Non avete mai sentito notizie talmente assurde, da pensare che fossero stata proposte in un film sarebbero state bollate come inverosimili?
La vita non si preoccupa di sembrare reale. Lo è. Le dinamiche umane sono caotiche. Inverosimile ma non impossibile che:
1) una rapina vada a puttane, e che ci scappi il morto. ladrenalina fa di questi e altri scherzi, e anche una persona sofferente può premere un grilletto
2) che il fratello bello ma scemo, succube psicologico del fratello "Intelligente ma brutto", accetti di fare quello che gli dica senza chiedersi il perchè. E veramente messo molto male.
3) che il figlio maggiore odi il padre, da altri amato? Non hai mai sentito parlare di figli preferiti amati e coccolati a discapito di figli bistrattati? O di persone stimate in pubblico, autentiche merde in famiglia?
Continuando:
Do  ragione al mio amico Vanamonde sullo scarso peso del ruolo della sorella. Poco sviluppato.
Hank e la moglie di Andy scopano. Lo dice lei. Si divertono un sacco a farlo. E basta. Mi pare che lo dicano chiaramente. Hank vorrebbe di più. Ma le cose per lei sono chiare.

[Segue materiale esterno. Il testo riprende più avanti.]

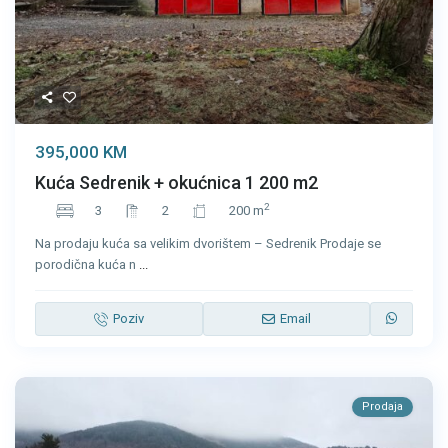
395,000 KM
Kuća Sedrenik + okućnica 1 200 m2
2
3
2
200 m
Na prodaju kuća sa velikim dvorištem – Sedrenik Prodaje se
porodična kuća n
...
Poziv
Email
Prodaja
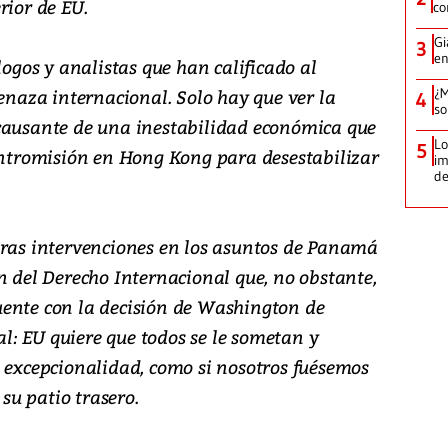
rior de EU.
co
Gi
3
en
logos y analistas que han calificado al
aza internacional. Solo hay que ver la
¿M
4
so
causante de una inestabilidad económica que
Lo
5
 intromisión en Hong Kong para desestabilizar
im
de
aras intervenciones en los asuntos de Panamá
n del Derecho Internacional que, no obstante,
ente con la decisión de Washington de
: EU quiere que todos se le sometan y
a excepcionalidad, como si nosotros fuésemos
 su patio trasero.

Handy i soldi non li chiede alla famiglia perchè non può ledere la sua immagine di vincente. Punto. E un colosso con i piedi di argilla. Dietro una facciata lustra si nasconde un devastante fallimento.
Ha lavorato con la famiglia, nel negozio, e da quello che dice, si capisce che se ne sarà andato sbattendo la porta, cercando la sua dimensione, senza chiedere aiuto a nessuno.
Ho vissuto una situazione simile. Non torni indietro in questi casi. A costo di affossare, cerchi di farcela da solo. Nel suo caso però, essendo diventato disonesto, cocainomane ha cominciato una discesa agli inferi che rende il delitto quasi lo sbocco naturale.
Sono situazioni parossistiche. Ma non mi sembrano fuori dal reale, pensa al caso Maso o a Novi Ligure. Sarebbero pessime sceneggiature, piene di buchi.